Tal esquerda zumbificada parece acreditar piamente na possibilidade de domar o capital e fazê-lo criar por mágica o que não se pode fazer por meios realistas. É assim que deposita sua fé na ação, ao mesmo tempo, construtiva e reguladora do Estado, como se tal entidade não fosse profundamente ligada ao próprio capital, funcionando em prol de seus interesses e não em prol de um suposto interesse geral. 

A existência do Estado é fundamentalmente para garantir a propriedade privada, do ponto de vista jurídico; e a reprodução continuada do capital, do ponto de vista econômico. Sua relação com os trabalhadores é, antes de tudo, coercitiva. Se ele concede benefícios, o faz apenas no interesse da pacificação social e sempre de modo temporário. Permanente, para ele, é apenas o lucro privado. 
A própria democracia, elevada a totem no manifesto, é limitada, pois não consegue ser exercida no terreno interno da propriedade privada. Ali reina, perdoem-me o trocadilho, a ditadura do proprietariado

Na verdade, a tão idolatrada democracia nada mais é do que as várias frações da burguesia em disputa, se orientando na via política para resolver suas disputas. Com a monopolização da economia, no entanto, a via política tende a se tornar cada vez mais restrita, com sistemas representativos que pouquíssimo divergem entre si, altamente cooptadas pelo grande capital. 

Daí ser profundamente ingênuo acreditar no Estado enquanto condutor de transformação. Num momento que as instituições políticas foram liquidificadas pelo poder titânico do capitalismo monopolista internacional, acreditar numa transformação pelo sistema institucional é como acreditar que um leão abandonará seu instinto carnívoro se orarmos muito. 
Rasteira do capital: Fiesp apoiando a derrubada de Dilma

O mais espantoso é perceber que tal proposta vem justamente após uma rasteira dada pelo capital a esta mesma esquerda. Afinal, não foram eles expulsos do condomínio do poder em 2016 justamente quando acreditavam que a burguesia nacional teria encampado o desenvolvimentismo?

Porém, incapazes de digerir o que aconteceu, preferem acreditar numa fábula: teriam sido vítimas de um golpe perpetrado pelo judiciário e por setores da elite, articulados pelo imperialismo invejoso dos avanços nacionais. Neste quadro, claro, a burguesia brasileira também seria vítima. 

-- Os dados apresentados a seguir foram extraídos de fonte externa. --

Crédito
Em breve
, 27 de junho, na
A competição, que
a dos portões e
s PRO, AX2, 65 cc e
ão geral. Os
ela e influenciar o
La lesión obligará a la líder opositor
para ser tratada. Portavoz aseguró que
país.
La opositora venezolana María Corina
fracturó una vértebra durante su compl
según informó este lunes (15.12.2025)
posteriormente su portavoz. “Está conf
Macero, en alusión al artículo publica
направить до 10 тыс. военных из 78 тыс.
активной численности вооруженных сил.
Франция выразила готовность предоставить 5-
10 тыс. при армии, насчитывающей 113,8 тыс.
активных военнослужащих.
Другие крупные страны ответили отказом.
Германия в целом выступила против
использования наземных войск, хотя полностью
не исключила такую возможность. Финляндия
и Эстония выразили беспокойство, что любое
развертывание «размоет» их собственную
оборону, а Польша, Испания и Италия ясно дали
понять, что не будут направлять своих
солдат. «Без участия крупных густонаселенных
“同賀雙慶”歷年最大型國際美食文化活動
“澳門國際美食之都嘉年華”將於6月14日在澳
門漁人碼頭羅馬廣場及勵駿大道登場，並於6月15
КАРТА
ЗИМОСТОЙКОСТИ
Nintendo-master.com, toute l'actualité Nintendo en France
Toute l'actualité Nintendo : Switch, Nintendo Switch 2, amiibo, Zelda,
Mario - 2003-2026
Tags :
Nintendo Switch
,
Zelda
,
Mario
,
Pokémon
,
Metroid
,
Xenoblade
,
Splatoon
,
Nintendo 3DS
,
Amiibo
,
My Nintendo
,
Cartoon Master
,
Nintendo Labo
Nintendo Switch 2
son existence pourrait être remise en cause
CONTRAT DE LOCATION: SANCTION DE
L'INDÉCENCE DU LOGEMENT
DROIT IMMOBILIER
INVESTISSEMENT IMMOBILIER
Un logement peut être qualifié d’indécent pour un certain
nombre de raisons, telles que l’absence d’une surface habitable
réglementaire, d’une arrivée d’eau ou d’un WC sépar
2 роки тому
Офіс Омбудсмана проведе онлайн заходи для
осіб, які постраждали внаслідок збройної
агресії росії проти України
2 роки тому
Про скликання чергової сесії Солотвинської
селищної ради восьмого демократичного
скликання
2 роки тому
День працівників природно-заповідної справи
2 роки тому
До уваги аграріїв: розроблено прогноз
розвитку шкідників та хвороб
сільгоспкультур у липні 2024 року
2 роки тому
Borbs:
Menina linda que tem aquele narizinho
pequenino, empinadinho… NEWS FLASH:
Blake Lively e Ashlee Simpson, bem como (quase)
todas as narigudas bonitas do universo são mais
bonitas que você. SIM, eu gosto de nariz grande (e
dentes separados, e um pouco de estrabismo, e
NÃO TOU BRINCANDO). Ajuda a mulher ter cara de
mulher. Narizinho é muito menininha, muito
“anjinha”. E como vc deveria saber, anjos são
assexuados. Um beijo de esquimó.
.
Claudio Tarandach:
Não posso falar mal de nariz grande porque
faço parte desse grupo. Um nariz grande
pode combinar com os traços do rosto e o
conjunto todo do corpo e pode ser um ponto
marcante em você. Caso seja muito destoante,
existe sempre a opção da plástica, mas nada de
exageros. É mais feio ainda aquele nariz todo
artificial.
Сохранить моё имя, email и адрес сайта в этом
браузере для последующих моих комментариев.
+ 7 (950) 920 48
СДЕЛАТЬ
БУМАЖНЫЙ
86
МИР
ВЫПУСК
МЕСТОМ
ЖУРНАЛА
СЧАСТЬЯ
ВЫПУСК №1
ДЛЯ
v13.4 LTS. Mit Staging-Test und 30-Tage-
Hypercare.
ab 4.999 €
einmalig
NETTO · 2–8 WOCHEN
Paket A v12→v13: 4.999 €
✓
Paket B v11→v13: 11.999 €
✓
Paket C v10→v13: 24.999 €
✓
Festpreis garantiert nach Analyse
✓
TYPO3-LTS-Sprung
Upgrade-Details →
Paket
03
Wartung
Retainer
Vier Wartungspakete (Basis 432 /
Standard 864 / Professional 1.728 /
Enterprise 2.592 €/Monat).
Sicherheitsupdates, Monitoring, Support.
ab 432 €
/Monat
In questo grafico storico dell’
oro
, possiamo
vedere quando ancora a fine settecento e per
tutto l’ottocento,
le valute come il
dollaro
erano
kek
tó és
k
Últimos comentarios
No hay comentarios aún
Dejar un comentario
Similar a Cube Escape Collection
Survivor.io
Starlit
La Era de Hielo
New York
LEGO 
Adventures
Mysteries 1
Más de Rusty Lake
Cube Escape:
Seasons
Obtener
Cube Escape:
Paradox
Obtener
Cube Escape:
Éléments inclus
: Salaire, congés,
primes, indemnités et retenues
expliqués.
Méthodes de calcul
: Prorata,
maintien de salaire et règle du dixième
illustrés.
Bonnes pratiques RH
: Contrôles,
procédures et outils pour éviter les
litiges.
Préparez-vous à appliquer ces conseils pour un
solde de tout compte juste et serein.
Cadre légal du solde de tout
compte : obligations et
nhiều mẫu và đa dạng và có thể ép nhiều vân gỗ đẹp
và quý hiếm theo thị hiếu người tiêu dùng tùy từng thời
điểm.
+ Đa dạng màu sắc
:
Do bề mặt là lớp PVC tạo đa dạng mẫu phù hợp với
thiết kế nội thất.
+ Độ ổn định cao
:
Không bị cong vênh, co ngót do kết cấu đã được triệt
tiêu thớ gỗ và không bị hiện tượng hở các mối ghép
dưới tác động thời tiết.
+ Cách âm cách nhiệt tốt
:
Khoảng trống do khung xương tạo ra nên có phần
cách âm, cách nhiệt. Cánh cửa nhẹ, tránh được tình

Na verdade, tal esquerda é incapaz de visualizar a estrutura fundamental do regime capitalista, particularmente o brasileiro; e é incapaz porque se mantém nos limites burgueses. Se visualizasse, el teria de se tornar revolucionária, mas a revolução é algo que abomina. Para ela, fora do capitalismo existe apenas utopia desvairada. Só lhe resta, então, aplanar as cruezas de uma sociedade desumana. 

Aí reside toda sua tragédia, pois o único caminho para seus objetivos é contar com o apoio de uma burguesia nacional, coisa inexistente, pois não há contradição entre o capitalismo nacional e o internacional (ambos operam de forma articulada). Nossa burguesia participa como sócia, embora minoritária, de um grande grupo mundial de investimentos e sair deste negócio seria o mesmo que se suicidar enquanto classe.
Esquerda zumbi acompanha a música do capital internacional

O que resta, então, à esquerda zumbi? Repetir ideias que pairam no ar e, uma vez no poder, seguir exatamente o ritmo da música tocada pelo capital internacional. 

Assim, o desenvolvimentismo – que já teve seus dias de possibilidade real nos idos de 60 – torna-se, nos manifestos de saudosos do poder, um cadáver insepulto. 

Uma verdadeira posição de esquerda, no entanto, ainda espera para renascer, não enquanto um zumbi, mas enquanto uma espécie de Lázaro retornando à vida plena. 

Um comentário:

Vitorio Malatesta disse...

Brilhante! Uma das mais esclarecedoras análises que li neste ano sobre o momento político que ora vivemos. Salvei o artigo no meu arquivo "Análises Perenes".